Ruchi Soya on Sunday announced the price of the floor for the Public Offering (FPO) which was the defeat of RS4.300. The problem is set to open on March 24 and offers will be permitted until March 28, 2022. Through this problem, Swami Ramdev’s Patanjali plans to comply with the minimum market holder rules of the Sebi market regulator.
In a meeting held today, the FPO Ruchi Soya committee decided at the price of RS615 to RS650 per share equity on this issue Furthermore, the committee approved the size of the bits of allotment. The minimum bid will be 21 and in multiples of 21 equity shares afterwards.

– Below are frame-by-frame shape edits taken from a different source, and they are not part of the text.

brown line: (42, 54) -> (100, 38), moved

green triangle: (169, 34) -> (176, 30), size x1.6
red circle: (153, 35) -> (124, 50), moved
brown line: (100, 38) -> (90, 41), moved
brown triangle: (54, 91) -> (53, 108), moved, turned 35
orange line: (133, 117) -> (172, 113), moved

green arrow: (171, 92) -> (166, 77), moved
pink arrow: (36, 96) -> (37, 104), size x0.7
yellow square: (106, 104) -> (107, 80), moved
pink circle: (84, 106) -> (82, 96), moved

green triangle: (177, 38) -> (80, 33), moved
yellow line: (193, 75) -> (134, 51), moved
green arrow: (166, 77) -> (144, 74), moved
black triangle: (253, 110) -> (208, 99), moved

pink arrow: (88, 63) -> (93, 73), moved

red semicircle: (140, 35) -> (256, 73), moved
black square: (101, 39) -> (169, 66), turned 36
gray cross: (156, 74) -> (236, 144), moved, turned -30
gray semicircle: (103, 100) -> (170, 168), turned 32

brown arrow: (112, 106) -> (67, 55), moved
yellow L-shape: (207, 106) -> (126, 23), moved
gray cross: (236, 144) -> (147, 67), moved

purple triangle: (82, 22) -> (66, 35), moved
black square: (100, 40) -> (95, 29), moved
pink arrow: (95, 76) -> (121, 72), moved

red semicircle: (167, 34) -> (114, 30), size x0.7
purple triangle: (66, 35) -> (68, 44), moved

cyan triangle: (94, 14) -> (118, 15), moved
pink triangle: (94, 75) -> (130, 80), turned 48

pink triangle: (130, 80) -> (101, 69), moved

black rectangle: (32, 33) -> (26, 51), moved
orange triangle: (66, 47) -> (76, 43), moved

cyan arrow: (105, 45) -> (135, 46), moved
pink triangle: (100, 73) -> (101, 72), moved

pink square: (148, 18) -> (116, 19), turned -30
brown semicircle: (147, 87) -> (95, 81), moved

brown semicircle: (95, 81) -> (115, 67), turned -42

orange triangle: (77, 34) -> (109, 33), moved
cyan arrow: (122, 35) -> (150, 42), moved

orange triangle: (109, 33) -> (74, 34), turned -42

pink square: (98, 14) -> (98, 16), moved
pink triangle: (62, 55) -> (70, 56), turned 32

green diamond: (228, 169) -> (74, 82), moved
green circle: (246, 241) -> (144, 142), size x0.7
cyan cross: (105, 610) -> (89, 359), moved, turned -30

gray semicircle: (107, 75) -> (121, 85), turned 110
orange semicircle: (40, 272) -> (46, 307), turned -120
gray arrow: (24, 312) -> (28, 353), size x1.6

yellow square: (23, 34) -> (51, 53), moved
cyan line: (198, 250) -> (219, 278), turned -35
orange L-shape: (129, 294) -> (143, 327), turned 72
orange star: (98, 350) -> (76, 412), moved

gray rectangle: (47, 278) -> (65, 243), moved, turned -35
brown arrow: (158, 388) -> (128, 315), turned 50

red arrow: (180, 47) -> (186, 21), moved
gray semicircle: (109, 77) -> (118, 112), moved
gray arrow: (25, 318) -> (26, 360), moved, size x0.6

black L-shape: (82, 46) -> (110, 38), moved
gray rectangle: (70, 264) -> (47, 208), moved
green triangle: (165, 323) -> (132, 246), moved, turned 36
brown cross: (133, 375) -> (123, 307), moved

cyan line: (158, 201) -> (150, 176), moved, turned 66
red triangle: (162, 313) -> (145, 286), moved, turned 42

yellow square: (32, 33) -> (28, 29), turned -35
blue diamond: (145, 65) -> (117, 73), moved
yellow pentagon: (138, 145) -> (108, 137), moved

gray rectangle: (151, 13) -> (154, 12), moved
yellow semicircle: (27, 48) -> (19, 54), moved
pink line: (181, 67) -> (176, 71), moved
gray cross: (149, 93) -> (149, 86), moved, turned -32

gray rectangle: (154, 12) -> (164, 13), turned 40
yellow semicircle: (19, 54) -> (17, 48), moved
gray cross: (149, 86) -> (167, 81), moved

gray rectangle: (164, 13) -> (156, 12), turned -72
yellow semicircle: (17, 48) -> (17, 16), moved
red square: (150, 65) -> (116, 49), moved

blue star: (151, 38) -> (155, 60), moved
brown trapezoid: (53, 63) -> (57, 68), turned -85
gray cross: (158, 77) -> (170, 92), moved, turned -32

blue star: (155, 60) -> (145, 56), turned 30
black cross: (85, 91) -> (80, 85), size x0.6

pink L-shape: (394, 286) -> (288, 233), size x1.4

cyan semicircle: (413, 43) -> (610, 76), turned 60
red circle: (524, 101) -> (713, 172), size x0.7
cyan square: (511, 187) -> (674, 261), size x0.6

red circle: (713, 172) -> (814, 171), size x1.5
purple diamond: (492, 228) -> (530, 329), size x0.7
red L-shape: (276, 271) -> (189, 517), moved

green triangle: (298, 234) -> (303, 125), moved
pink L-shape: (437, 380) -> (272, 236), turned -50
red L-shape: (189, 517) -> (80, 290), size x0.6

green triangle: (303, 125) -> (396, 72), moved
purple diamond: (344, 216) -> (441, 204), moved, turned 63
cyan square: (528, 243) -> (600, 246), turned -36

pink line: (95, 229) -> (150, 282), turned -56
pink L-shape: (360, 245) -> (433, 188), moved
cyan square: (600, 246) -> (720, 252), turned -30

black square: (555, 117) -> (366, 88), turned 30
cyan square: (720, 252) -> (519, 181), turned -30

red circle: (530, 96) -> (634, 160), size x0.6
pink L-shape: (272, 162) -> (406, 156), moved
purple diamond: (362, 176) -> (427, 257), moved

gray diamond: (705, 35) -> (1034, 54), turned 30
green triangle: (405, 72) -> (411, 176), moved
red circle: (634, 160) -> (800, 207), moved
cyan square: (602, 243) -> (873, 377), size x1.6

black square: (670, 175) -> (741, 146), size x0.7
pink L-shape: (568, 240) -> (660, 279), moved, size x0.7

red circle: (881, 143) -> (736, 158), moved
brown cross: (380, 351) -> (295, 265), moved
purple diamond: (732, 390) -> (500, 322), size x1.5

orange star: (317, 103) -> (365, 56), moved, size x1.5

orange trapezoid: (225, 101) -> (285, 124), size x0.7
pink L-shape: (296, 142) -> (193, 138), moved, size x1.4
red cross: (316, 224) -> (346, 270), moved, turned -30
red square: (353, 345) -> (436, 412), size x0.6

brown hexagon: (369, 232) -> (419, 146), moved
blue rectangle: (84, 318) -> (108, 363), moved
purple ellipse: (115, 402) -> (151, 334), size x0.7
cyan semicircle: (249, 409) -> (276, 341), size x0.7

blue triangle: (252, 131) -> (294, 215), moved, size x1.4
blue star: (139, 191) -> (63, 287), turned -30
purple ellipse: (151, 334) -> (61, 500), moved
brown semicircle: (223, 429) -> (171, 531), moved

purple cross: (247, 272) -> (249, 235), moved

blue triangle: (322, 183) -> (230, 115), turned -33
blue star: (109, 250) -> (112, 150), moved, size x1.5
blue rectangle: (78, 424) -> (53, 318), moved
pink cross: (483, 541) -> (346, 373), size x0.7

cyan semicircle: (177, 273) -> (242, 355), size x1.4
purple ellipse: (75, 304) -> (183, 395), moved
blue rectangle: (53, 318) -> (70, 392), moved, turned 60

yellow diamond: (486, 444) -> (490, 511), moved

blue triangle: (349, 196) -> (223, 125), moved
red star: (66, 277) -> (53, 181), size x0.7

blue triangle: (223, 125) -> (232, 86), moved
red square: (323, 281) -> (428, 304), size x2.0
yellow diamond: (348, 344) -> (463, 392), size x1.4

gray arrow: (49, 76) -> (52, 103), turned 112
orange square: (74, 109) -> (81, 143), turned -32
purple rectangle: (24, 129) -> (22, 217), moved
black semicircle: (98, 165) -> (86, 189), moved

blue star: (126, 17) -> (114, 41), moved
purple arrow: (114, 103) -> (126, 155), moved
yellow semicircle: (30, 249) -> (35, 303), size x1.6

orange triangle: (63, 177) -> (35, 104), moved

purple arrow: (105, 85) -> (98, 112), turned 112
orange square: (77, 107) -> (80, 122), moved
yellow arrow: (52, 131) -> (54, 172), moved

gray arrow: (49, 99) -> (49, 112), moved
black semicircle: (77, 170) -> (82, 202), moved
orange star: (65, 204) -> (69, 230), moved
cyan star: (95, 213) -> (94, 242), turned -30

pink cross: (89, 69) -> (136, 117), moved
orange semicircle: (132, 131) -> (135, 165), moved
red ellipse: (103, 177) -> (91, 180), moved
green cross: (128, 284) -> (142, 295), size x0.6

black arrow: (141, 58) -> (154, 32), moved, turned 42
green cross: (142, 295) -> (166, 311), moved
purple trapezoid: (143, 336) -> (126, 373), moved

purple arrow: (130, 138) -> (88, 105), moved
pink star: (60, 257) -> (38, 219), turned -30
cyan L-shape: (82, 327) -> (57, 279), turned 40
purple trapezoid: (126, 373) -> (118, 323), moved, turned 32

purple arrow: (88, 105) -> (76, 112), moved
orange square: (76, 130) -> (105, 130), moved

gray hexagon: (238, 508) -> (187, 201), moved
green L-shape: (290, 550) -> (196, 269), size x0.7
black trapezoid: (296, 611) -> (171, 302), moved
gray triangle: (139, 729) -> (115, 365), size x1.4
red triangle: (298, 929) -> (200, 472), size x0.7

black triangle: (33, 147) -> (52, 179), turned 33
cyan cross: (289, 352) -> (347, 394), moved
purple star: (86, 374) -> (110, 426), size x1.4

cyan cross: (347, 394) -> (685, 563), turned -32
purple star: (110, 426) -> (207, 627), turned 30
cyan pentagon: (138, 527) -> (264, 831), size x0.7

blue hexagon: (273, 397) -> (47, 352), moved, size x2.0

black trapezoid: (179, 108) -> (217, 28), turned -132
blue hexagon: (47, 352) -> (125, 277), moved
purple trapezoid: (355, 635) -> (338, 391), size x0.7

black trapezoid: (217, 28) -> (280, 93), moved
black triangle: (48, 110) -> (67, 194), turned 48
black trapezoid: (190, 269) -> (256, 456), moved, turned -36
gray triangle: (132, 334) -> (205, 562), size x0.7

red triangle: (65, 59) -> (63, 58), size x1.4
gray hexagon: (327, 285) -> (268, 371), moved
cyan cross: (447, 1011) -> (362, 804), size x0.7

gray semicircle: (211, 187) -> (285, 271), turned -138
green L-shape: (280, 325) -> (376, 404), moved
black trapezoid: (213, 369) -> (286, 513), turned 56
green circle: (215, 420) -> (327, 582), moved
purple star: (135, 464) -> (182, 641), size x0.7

Patanjali-supported companies will offer equity shares with RS2 nominal value of ₹ 4,300 crore under the FPO. This problem will also include reservations of around 10,000 equity shares for employees who are eligible to subscribe Through FPO, the company’s promoter strives to reduce their share ownership to comply with sebi guidance. At present, below the direction of Sebi, the minimum requirement for public share ownership in the registered company must be 25%.
At present, Patanjali has 98.9% in Ruchi Soya while public shareholders have 1.1%. Posting FPO, Patanjali share ownership in edible oil manufacturers will decrease to 81% while public share ownership will rise to 19% Net results will be used for certain loan payments, additional working capital requirements, and the purpose of the general company On Monday, Ruchi Soya’s shares will be the focus ahead of the FPO problem. Last week, on Friday, the stock was completed at RS1004.45 each at RS66.65 or 6.22% in BSE.